Putting the "eco" in media ecosystems

The ecological footprint of websites

The material impact of media on the environment can be traced all along the production chain of our technological gadgets, which disproportionately and negatively impacts the 2/3rd world. Smart phones, televisions and computers require rare earth metals (coltan, cassiterite, wolframite, gold) that are extracted from mining operations that have had a particularly devastating impact in Central African countries. These “conflict minerals” have laid waste to biodiversity and humans and exacerbated regional military conflicts. Once extracted, minerals and other resources are shipped, processed and assembled in nations like China (the “workshop of the world”). The production of electronic gadgets impacts the health of workers and poisons the water and air where they are produced. Once shipped around the world, gadgets are consumed and disposed of at an alarming rate.

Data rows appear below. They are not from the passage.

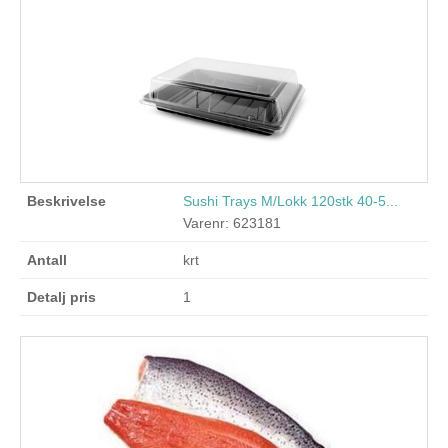
Sushi Trays M/Lokk 120stk 40-5...
Varenr: 623181
krt
1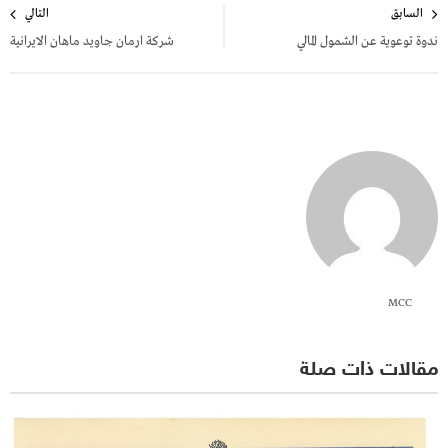
السابق
التالي
المقالات
ندوة توعوية عن الشمول المالي
شركة ارمان جاويد ماهان الايرانية
MCC
مقالات ذات صلة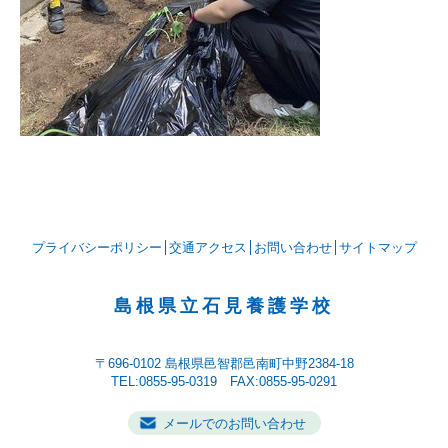
プライバシーポリシー
交通アクセス
お問い合わせ
サイトマップ
島根県立石見養護学校
〒696-0102
島根県邑智郡邑南町中野2384-18
TEL:0855-95-0319 FAX:0855-95-0291
メールでのお問い合わせ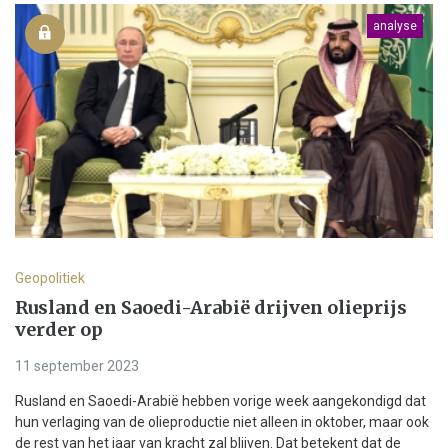
analyse
Geopolitiek
Rusland en Saoedi-Arabië drijven olieprijs
verder op
11 september 2023
Rusland en Saoedi-Arabië hebben vorige week aangekondigd dat
hun verlaging van de olieproductie niet alleen in oktober, maar ook
de rest van het jaar van kracht zal blijven. Dat betekent dat de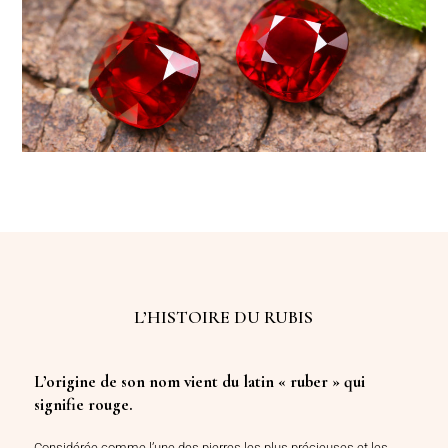
L’HISTOIRE DU RUBIS
L’origine de son nom vient du latin « ruber » qui
signifie rouge.
Considérée comme l’une des pierres les plus précieuses et les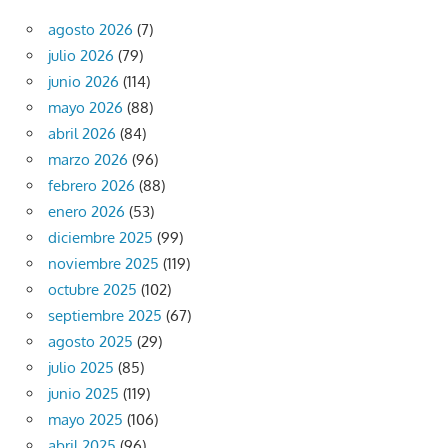
agosto 2026
(7)
julio 2026
(79)
junio 2026
(114)
mayo 2026
(88)
abril 2026
(84)
marzo 2026
(96)
febrero 2026
(88)
enero 2026
(53)
diciembre 2025
(99)
noviembre 2025
(119)
octubre 2025
(102)
septiembre 2025
(67)
agosto 2025
(29)
julio 2025
(85)
junio 2025
(119)
mayo 2025
(106)
abril 2025
(96)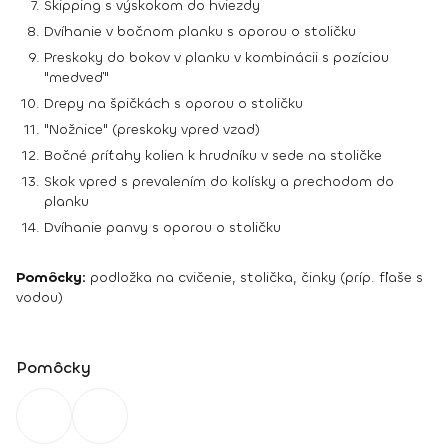
Skipping s výskokom do hviezdy
Dvíhanie v bočnom planku s oporou o stoličku
Preskoky do bokov v planku v kombinácii s pozíciou
"medveď"
Drepy na špičkách s oporou o stoličku
"Nožnice" (preskoky vpred vzad)
Bočné príťahy kolien k hrudníku v sede na stoličke
Skok vpred s prevalením do kolísky a prechodom do
planku
Dvíhanie panvy s oporou o stoličku
Pomôcky:
podložka na cvičenie, stolička, činky (príp. fľaše s
vodou)
Pomôcky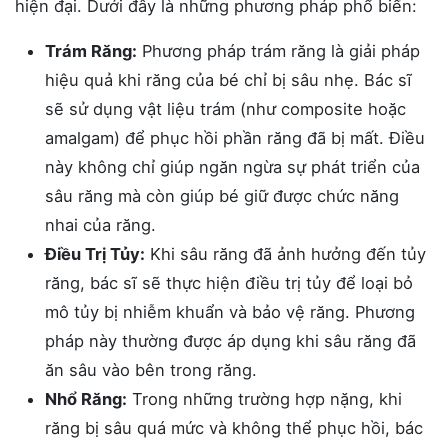
hiện đại. Dưới đây là những phương pháp phổ biến:
Trám Răng:
Phương pháp trám răng là giải pháp
hiệu quả khi răng của bé chỉ bị sâu nhẹ. Bác sĩ
sẽ sử dụng vật liệu trám (như composite hoặc
amalgam) để phục hồi phần răng đã bị mất. Điều
này không chỉ giúp ngăn ngừa sự phát triển của
sâu răng mà còn giúp bé giữ được chức năng
nhai của răng.
Điều Trị Tủy:
Khi sâu răng đã ảnh hưởng đến tủy
răng, bác sĩ sẽ thực hiện điều trị tủy để loại bỏ
mô tủy bị nhiễm khuẩn và bảo vệ răng. Phương
pháp này thường được áp dụng khi sâu răng đã
ăn sâu vào bên trong răng.
Nhổ Răng:
Trong những trường hợp nặng, khi
răng bị sâu quá mức và không thể phục hồi, bác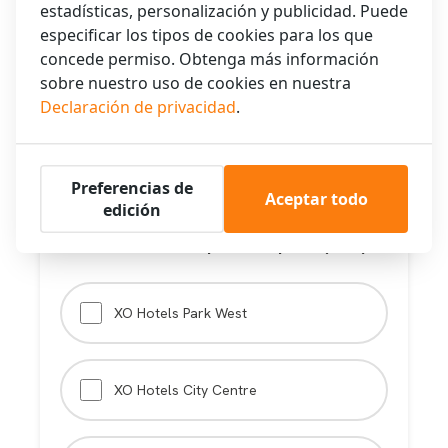
estadísticas, personalización y publicidad. Puede
especificar los tipos de cookies para los que
concede permiso. Obtenga más información
Book Park West Ahora
sobre nuestro uso de cookies en nuestra
Declaración de privacidad
.
🔍 Compara Hoteles Lado a Lado
Preferencias de
Aceptar todo
edición
Selecciona hoteles para comparar (2-10):
XO Hotels Park West
XO Hotels City Centre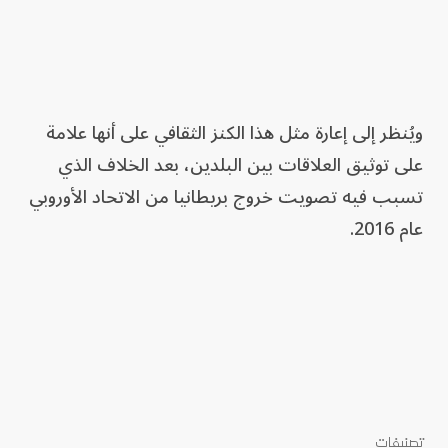
ويُنظر إلى إعارة مثل هذا الكنز الثقافي على أنها علامة
على توثيق العلاقات بين البلدين، بعد الخلاف الذي
تسبب فيه تصويت خروج بريطانيا من الاتحاد الأوروبي
‌عام 2016.
تصنيفات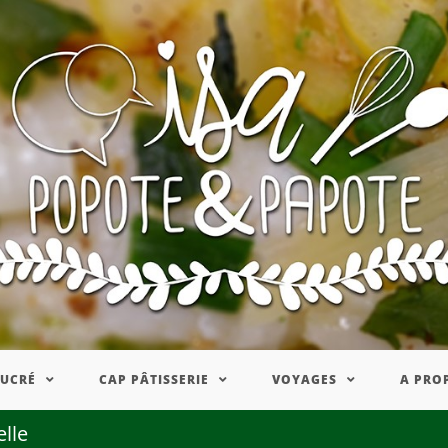
SUCRÉ
CAP PÂTISSERIE
VOYAGES
A PRO
elle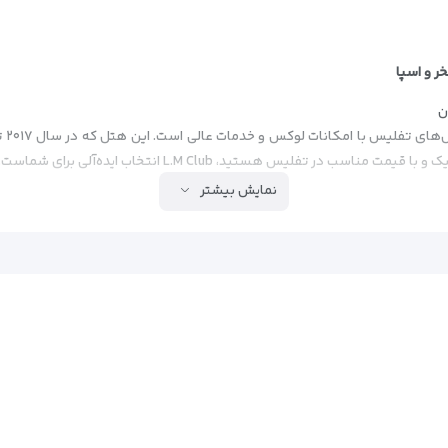
هتل
ب در تفلیس هستید، L.M Club انتخاب ایده‌آلی برای شماست.
نمایش بیشتر
 جاذبه‌های گردشگری
ا، سونا و سالن ورزشی
الی
اذبه‌ها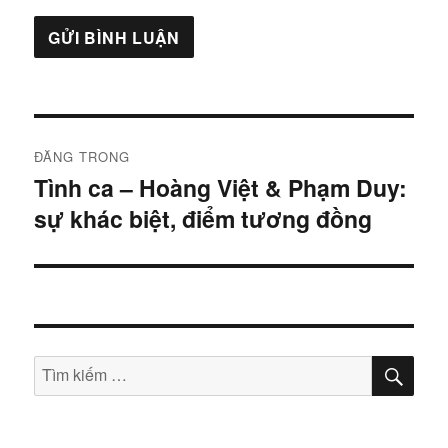
Điều
ĐĂNG TRONG
hướng
Tình ca – Hoàng Việt & Phạm Duy:
sự khác biệt, điểm tương đồng
bài
viết
TÌM
Tìm
KIẾ
kiếm: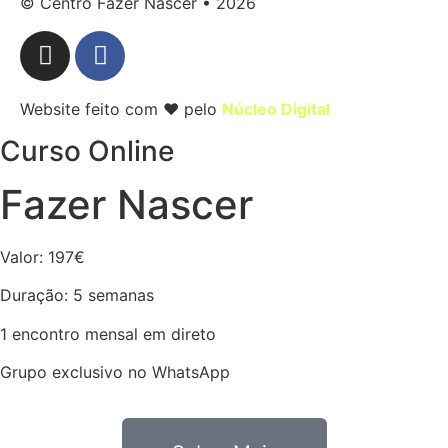
© Centro Fazer Nascer • 2026
Website feito com ❤ pelo
Núcleo Digital
Curso Online
Fazer Nascer
Valor: 197€
Duração: 5 semanas
1 encontro mensal em direto
Grupo exclusivo no WhatsApp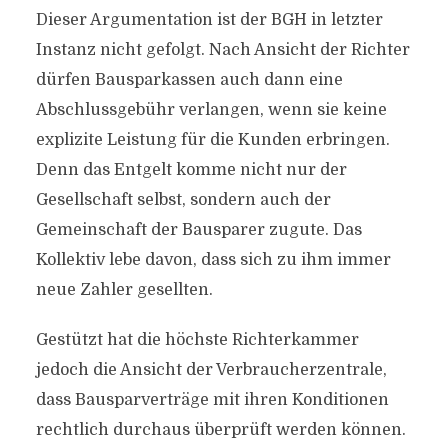
Dieser Argumentation ist der BGH in letzter
Instanz nicht gefolgt. Nach Ansicht der Richter
dürfen Bausparkassen auch dann eine
Abschlussgebühr verlangen, wenn sie keine
explizite Leistung für die Kunden erbringen.
Denn das Entgelt komme nicht nur der
Gesellschaft selbst, sondern auch der
Gemeinschaft der Bausparer zugute. Das
Kollektiv lebe davon, dass sich zu ihm immer
neue Zahler gesellten.
Gestützt hat die höchste Richterkammer
jedoch die Ansicht der Verbraucherzentrale,
dass Bausparverträge mit ihren Konditionen
rechtlich durchaus überprüft werden können.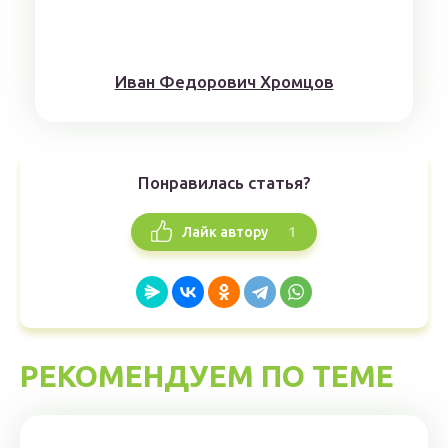
Иван Федорович Хромцов
Понравилась статья?
1
Лайк автору
РЕКОМЕНДУЕМ ПО ТЕМЕ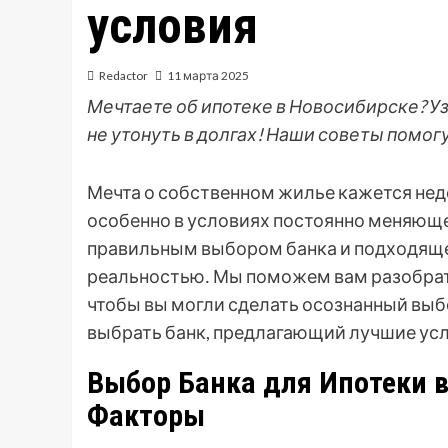
условия
Redactor
11 марта 2025
Мечтаете об ипотеке в Новосибирске? Уз
не утонуть в долгах! Наши советы помог
Мечта о собственном жилье кажется не
особенно в условиях постоянно меняюще
правильным выбором банка и подходяще
реальностью․ Мы поможем вам разобрат
чтобы вы могли сделать осознанный выбо
выбрать банк, предлагающий лучшие усл
Выбор Банка для Ипотеки 
Факторы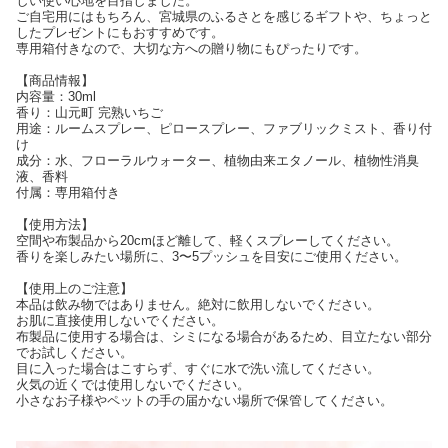
しい使い心地を目指しました。
ご自宅用にはもちろん、宮城県のふるさとを感じるギフトや、ちょっと
したプレゼントにもおすすめです。
専用箱付きなので、大切な方への贈り物にもぴったりです。
【商品情報】
内容量：30ml
香り：山元町 完熟いちご
用途：ルームスプレー、ピロースプレー、ファブリックミスト、香り付
け
成分：水、フローラルウォーター、植物由来エタノール、植物性消臭
液、香料
付属：専用箱付き
【使用方法】
空間や布製品から20cmほど離して、軽くスプレーしてください。
香りを楽しみたい場所に、3〜5プッシュを目安にご使用ください。
【使用上のご注意】
本品は飲み物ではありません。絶対に飲用しないでください。
お肌に直接使用しないでください。
布製品に使用する場合は、シミになる場合があるため、目立たない部分
でお試しください。
目に入った場合はこすらず、すぐに水で洗い流してください。
火気の近くでは使用しないでください。
小さなお子様やペットの手の届かない場所で保管してください。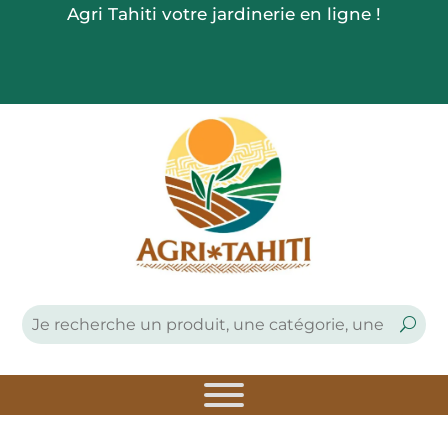
Agri Tahiti votre jardinerie en ligne !


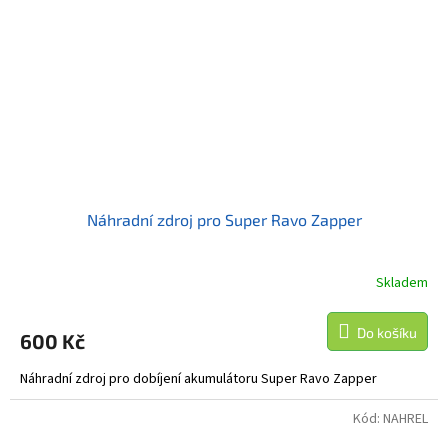
Náhradní zdroj pro Super Ravo Zapper
Skladem
Do košíku
600 Kč
Náhradní zdroj pro dobíjení akumulátoru Super Ravo Zapper
Kód:
NAHREL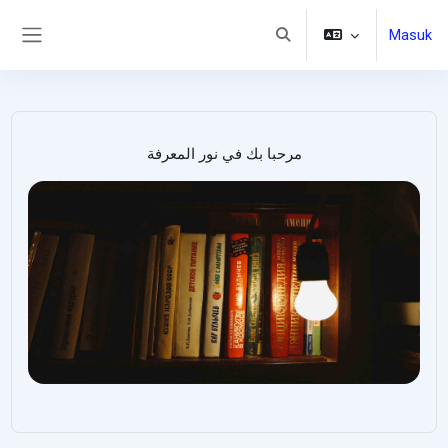
Lewati ke konten utama
Masuk
Alihkan input pencarian
Panel samping
مرحبا بك في نور المعرفة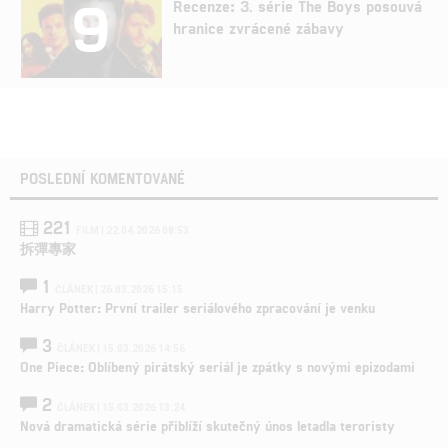
9
Recenze: 3. série The Boys posouvá
hranice zvrácené zábavy
POSLEDNÍ KOMENTOVANÉ
221
FILM | 22.04.2026 08:53
拆彈專家
1
ČLÁNEK | 26.03.2026 15:15
Harry Potter: První trailer seriálového zpracování je venku
3
ČLÁNEK | 15.03.2026 14:56
One Piece: Oblíbený pirátský seriál je zpátky s novými epizodami
2
ČLÁNEK | 15.03.2026 13:24
Nová dramatická série přiblíží skutečný únos letadla teroristy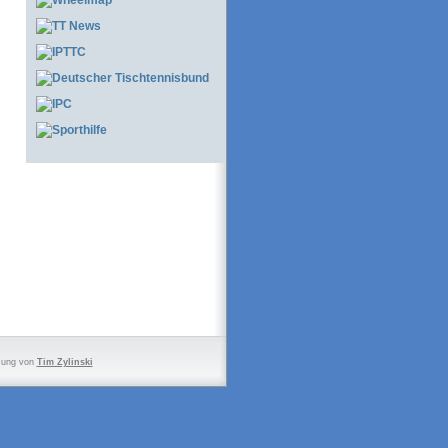
zung von
Tim Zylinski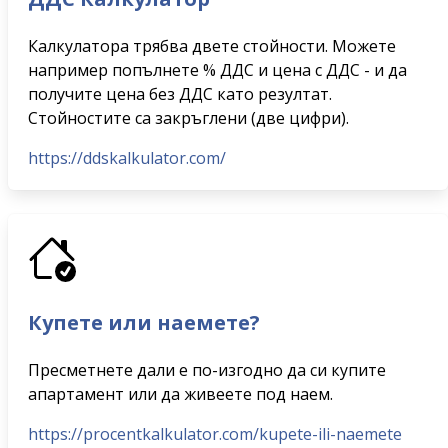
Калкулатора трябва двете стойности. Можете
например попълнете % ДДС и цена с ДДС - и да
получите цена без ДДС като резултат.
Стойностите са закръглени (две цифри).
https://ddskalkulator.com/
Купете или наемете?
Пресметнете дали е по-изгодно да си купите
апартамент или да живеете под наем.
https://procentkalkulator.com/kupete-ili-naemete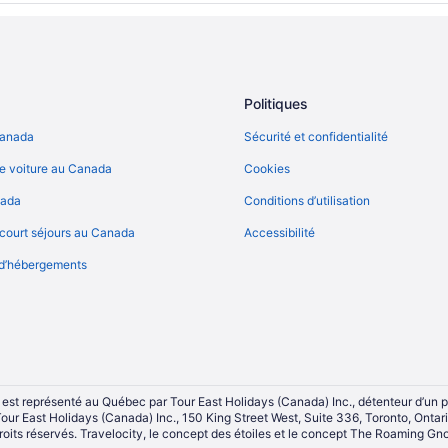
Politiques
Canada
Sécurité et confidentialité
e voiture au Canada
Cookies
nada
Conditions d’utilisation
court séjours au Canada
Accessibilité
 d’hébergements
 est représenté au Québec par Tour East Holidays (Canada) Inc., détenteur d’un
Tour East Holidays (Canada) Inc., 150 King Street West, Suite 336, Toronto, Onta
roits réservés. Travelocity, le concept des étoiles et le concept The Roaming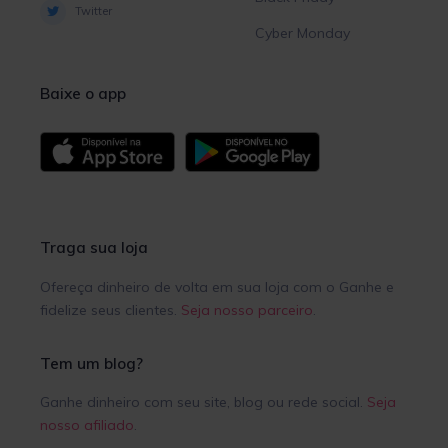
Twitter
Cyber Monday
Baixe o app
Traga sua loja
Ofereça dinheiro de volta em sua loja com o Ganhe e
fidelize seus clientes.
Seja nosso parceiro
.
Tem um blog?
Ganhe dinheiro com seu site, blog ou rede social.
Seja
nosso afiliado
.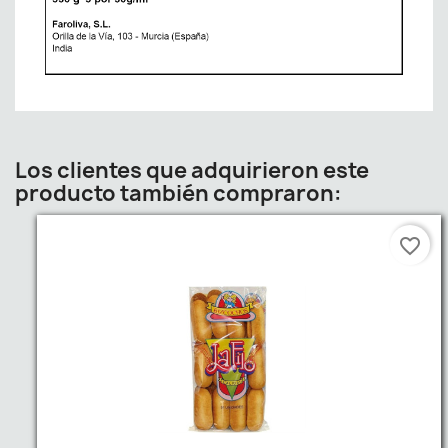
Los clientes que adquirieron este
producto también compraron:
favorite_border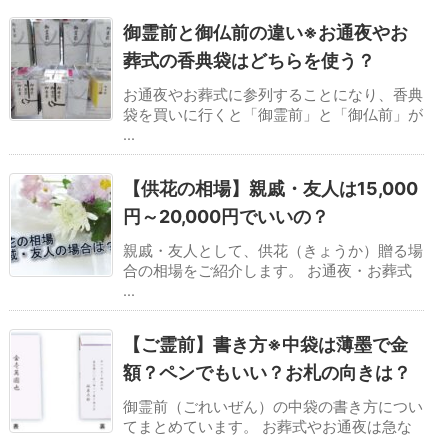
御霊前と御仏前の違い※お通夜やお
葬式の香典袋はどちらを使う？
お通夜やお葬式に参列することになり、香典
袋を買いに行くと「御霊前」と「御仏前」が
...
【供花の相場】親戚・友人は15,000
円～20,000円でいいの？
親戚・友人として、供花（きょうか）贈る場
合の相場をご紹介します。 お通夜・お葬式
...
【ご霊前】書き方※中袋は薄墨で金
額？ペンでもいい？お札の向きは？
御霊前（ごれいぜん）の中袋の書き方につい
てまとめています。 お葬式やお通夜は急な
...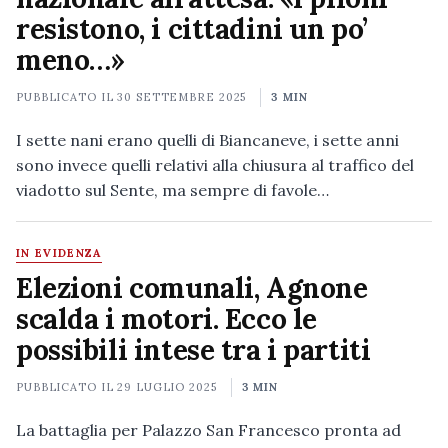
resistono, i cittadini un po’
meno…»
PUBBLICATO IL
30 SETTEMBRE 2025
3 MIN
I sette nani erano quelli di Biancaneve, i sette anni
sono invece quelli relativi alla chiusura al traffico del
viadotto sul Sente, ma sempre di favole…
IN EVIDENZA
Elezioni comunali, Agnone
scalda i motori. Ecco le
possibili intese tra i partiti
PUBBLICATO IL
29 LUGLIO 2025
3 MIN
La battaglia per Palazzo San Francesco pronta ad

Chinese researcher Jack Linchuan Qiu summarizes the system of electronic gadget production as such:

“To make these tangible products, there has to be a global system to assemble, polish, pack, and transport them before they can be used to relieve, generate, and circulate content, and to facilitate social networking. Digitization has, in this sense, made the world more industrial and more dependent on the geopolitics of industrialism, not less. Humanity taken as a whole, including the majority of our fellow human beings in the developing world, has become deeply entangled in a planetary industrial system operating by and through digital media.” (iSlave, p. 13)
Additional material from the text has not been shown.